** Data section follows **
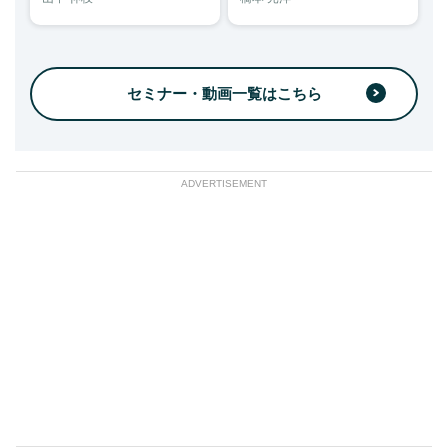
セミナー・動画一覧はこちら
ADVERTISEMENT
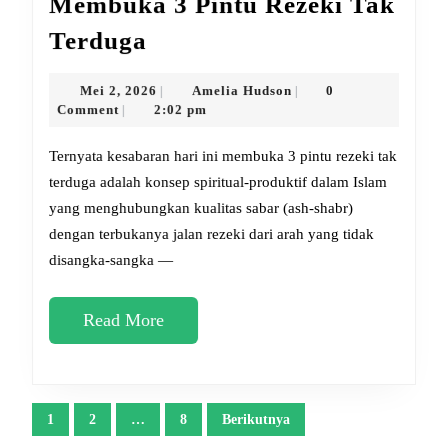
Membuka 3 Pintu Rezeki Tak
Ternyata
Terduga
Kesabaran
Hari
Mei
Amelia
Mei 2, 2026
Amelia Hudson
0
|
|
2,
Hudson
Comment
2:02 pm
|
Ini
2026
Membuka
Ternyata kesabaran hari ini membuka 3 pintu rezeki tak
3
terduga adalah konsep spiritual-produktif dalam Islam
yang menghubungkan kualitas sabar (ash-shabr)
Pintu
dengan terbukanya jalan rezeki dari arah yang tidak
Rezeki
disangka-sangka —
Tak
Terduga
Read
Read More
More
Paginasi
1
2
…
8
Berikutnya
pos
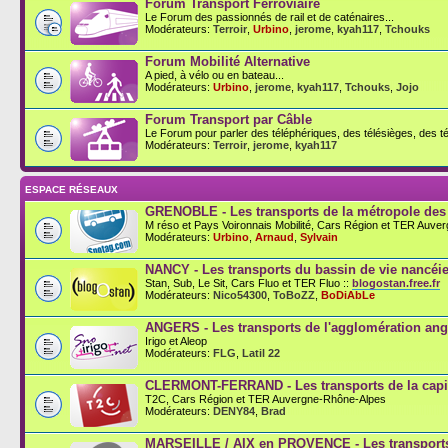
Forum Transport Ferroviaire
Le Forum des passionnés de rail et de caténaires...
Modérateurs:
Terroir
,
Urbino
,
jerome
,
kyah117
,
Tchouks
Forum Mobilité Alternative
A pied, à vélo ou en bateau...
Modérateurs:
Urbino
,
jerome
,
kyah117
,
Tchouks
,
Jojo
Forum Transport par Câble
Le Forum pour parler des téléphériques, des télésièges, des té
Modérateurs:
Terroir
,
jerome
,
kyah117
ESPACE RÉSEAUX
GRENOBLE - Les transports de la métropole des
M réso et Pays Voironnais Mobilité, Cars Région et TER Auve
Modérateurs:
Urbino
,
Arnaud
,
Sylvain
NANCY - Les transports du bassin de vie nancéi
Stan, Sub, Le Sit, Cars Fluo et TER Fluo ::
blogostan.free.fr
Modérateurs:
Nico54300
,
ToBoZZ
,
BoDiAbLe
ANGERS - Les transports de l'agglomération an
Irigo et Aleop
Modérateurs:
FLG
,
Latil 22
CLERMONT-FERRAND - Les transports de la capit
T2C, Cars Région et TER Auvergne-Rhône-Alpes
Modérateurs:
DENY84
,
Brad
MARSEILLE / AIX en PROVENCE - Les transports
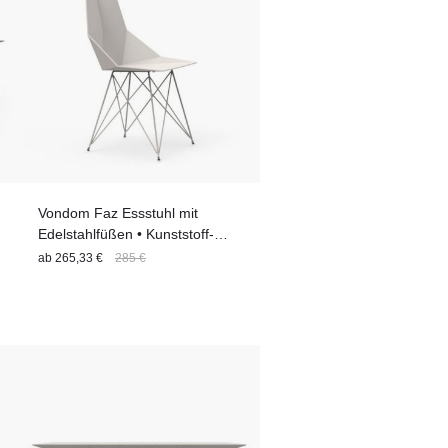
Vondom Faz Essstuhl mit
Edelstahlfüßen • Kunststoff-
Sitzschale
ab
265,33 €
285 €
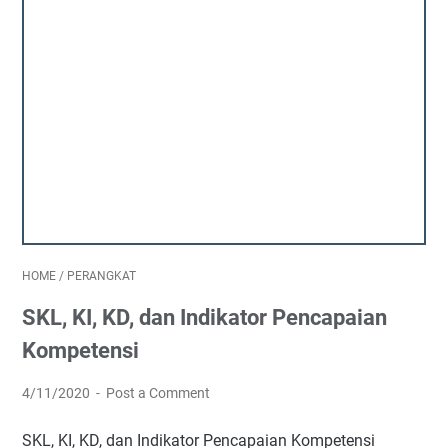
HOME
/
PERANGKAT
SKL, KI, KD, dan Indikator Pencapaian
Kompetensi
4/11/2020
Post a Comment
SKL, KI, KD, dan Indikator Pencapaian Kompetensi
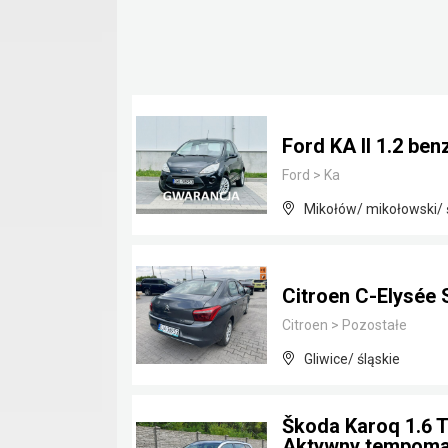
Ford KA II 1.2 be
Ford
>
Ka
Mikołów/ mikołowski/ 
Citroen C-Elysée 
Citroen
>
Pozostałe
Gliwice/ śląskie
Škoda Karoq 1.6 
Aktywny tempoma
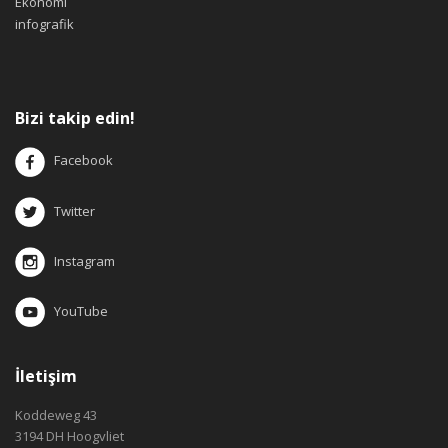
Ekonomi
infografik
Bizi takip edin!
Facebook
Twitter
Instagram
YouTube
İletişim
Koddeweg 43
3194 DH Hoogvliet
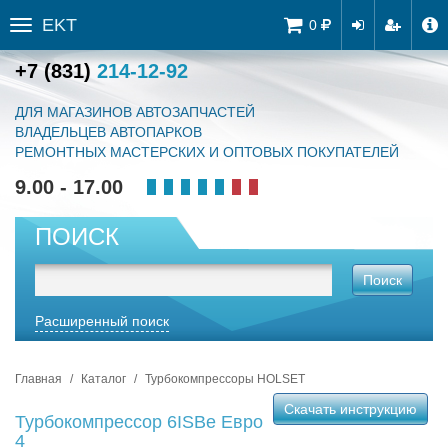
EKT
Tog
0
Toggle
navi
sidebar
+7 (831)
214-12-92
ДЛЯ МАГАЗИНОВ АВТОЗАПЧАСТЕЙ
ВЛАДЕЛЬЦЕВ АВТОПАРКОВ
РЕМОНТНЫХ МАСТЕРСКИХ И ОПТОВЫХ ПОКУПАТЕЛЕЙ
9.00 - 17.00
ПОИСК
Поиск
Расширенный поиск
Главная
Каталог
Турбокомпрессоры HOLSET
Скачать инструкцию
Турбокомпрессор 6ISBe Eвро
4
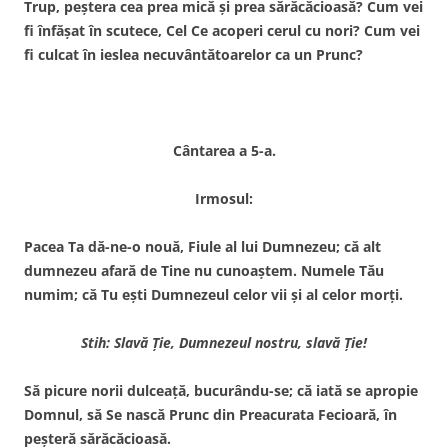
Trup, peştera cea prea mică şi prea sărăcăcioasă? Cum vei
fi înfăşat în scutece, Cel Ce acoperi cerul cu nori? Cum vei
fi culcat în ieslea necuvântătoarelor ca un Prunc?
Cântarea a 5-a.
Irmosul:
Pacea Ta dă-ne-o nouă, Fiule al lui Dumnezeu; că alt
dumnezeu afară de Tine nu cunoaştem. Numele Tău
numim; că Tu eşti Dumnezeul celor vii şi al celor morţi.
Stih: Slavă Ţie, Dumnezeul nostru, slavă Ţie!
Să picure norii dulceaţă, bucurându-se; că iată se apropie
Domnul, să Se nască Prunc din Preacurata Fecioară, în
peşteră să­răcăcioasă.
** End of Data section **
_What to work on_
Leaving out the images, repeat the listing above exactly.

_Task output_
セミナー・動画一覧はこちら
ADVERTISEMENT
Membuka 3 Pintu Rezeki Tak
Ternyata
Terduga
Kesabaran
Hari
Mei
Amelia
Mei 2, 2026
Amelia Hudson
0
|
|
2,
Hudson
Comment
2:02 pm
|
Ini
2026
Membuka
Ternyata kesabaran hari ini membuka 3 pintu rezeki tak
3
terduga adalah konsep spiritual-produktif dalam Islam
yang menghubungkan kualitas sabar (ash-shabr)
Pintu
dengan terbukanya jalan rezeki dari arah yang tidak
Rezeki
disangka-sangka —
Tak
Terduga
Read
Read More
More
Paginasi
1
2
…
8
Berikutnya
pos
Forum Transport Ferroviaire
Le Forum des passionnés de rail et de caténaires...
Modérateurs:
Terroir
,
Urbino
,
jerome
,
kyah117
,
Tchouks
Forum Mobilité Alternative
A pied, à vélo ou en bateau...
Modérateurs:
Urbino
,
jerome
,
kyah117
,
Tchouks
,
Jojo
Forum Transport par Câble
Le Forum pour parler des téléphériques, des télésièges, des té
Modérateurs:
Terroir
,
jerome
,
kyah117
ESPACE RÉSEAUX
GRENOBLE - Les transports de la métropole des
M réso et Pays Voironnais Mobilité, Cars Région et TER Auve
Modérateurs:
Urbino
,
Arnaud
,
Sylvain
NANCY - Les transports du bassin de vie nancéi
Stan, Sub, Le Sit, Cars Fluo et TER Fluo ::
blogostan.free.fr
Modérateurs:
Nico54300
,
ToBoZZ
,
BoDiAbLe
ANGERS - Les transports de l'agglomération an
Irigo et Aleop
Modérateurs:
FLG
,
Latil 22
CLERMONT-FERRAND - Les transports de la capit
T2C, Cars Région et TER Auvergne-Rhône-Alpes
Modérateurs:
DENY84
,
Brad
MARSEILLE / AIX en PROVENCE - Les transports
Vondom Faz Essstuhl mit
Edelstahlfüßen • Kunststoff-
Sitzschale
ab
265,33 €
285 €
HOME
/
PERANGKAT
SKL, KI, KD, dan Indikator Pencapaian
Kompetensi
4/11/2020
Post a Comment
SKL, KI, KD, dan Indikator Pencapaian Kompetensi
Ford KA II 1.2 be
Ford
>
Ka
Mikołów/ mikołowski/ 
Citroen C-Elysée 
Citroen
>
Pozostałe
Gliwice/ śląskie
Škoda Karoq 1.6 
Aktywny tempoma
Ekonomi
infografik
Bizi takip edin!
Facebook
Twitter
Instagram
YouTube
İletişim
Koddeweg 43
3194 DH Hoogvliet
EKT
Tog
0
Toggle
navi
sidebar
+7 (831)
214-12-92
ДЛЯ МАГАЗИНОВ АВТОЗАПЧАСТЕЙ
ВЛАДЕЛЬЦЕВ АВТОПАРКОВ
РЕМОНТНЫХ МАСТЕРСКИХ И ОПТОВЫХ ПОКУПАТЕЛЕЙ
9.00 - 17.00
ПОИСК
Поиск
Расширенный поиск
Главная
Каталог
Турбокомпрессоры HOLSET
Скачать инструкцию
Турбокомпрессор 6ISBe Eвро
4
Trup, peştera cea prea mică şi prea sărăcăcioasă? Cum vei
fi înfăşat în scutece, Cel Ce acoperi cerul cu nori? Cum vei
fi culcat în ieslea necuvântătoarelor ca un Prunc?
Cântarea a 5-a.
Irmosul:
Pacea Ta dă-ne-o nouă, Fiule al lui Dumnezeu; că alt
dumnezeu afară de Tine nu cunoaştem. Numele Tău
numim; că Tu eşti Dumnezeul celor vii şi al celor morţi.
Stih: Slavă Ţie, Dumnezeul nostru, slavă Ţie!
Să picure norii dulceaţă, bucurându-se; că iată se apropie
Domnul, să Se nască Prunc din Preacurata Fecioară, în
peşteră să­răcăcioasă.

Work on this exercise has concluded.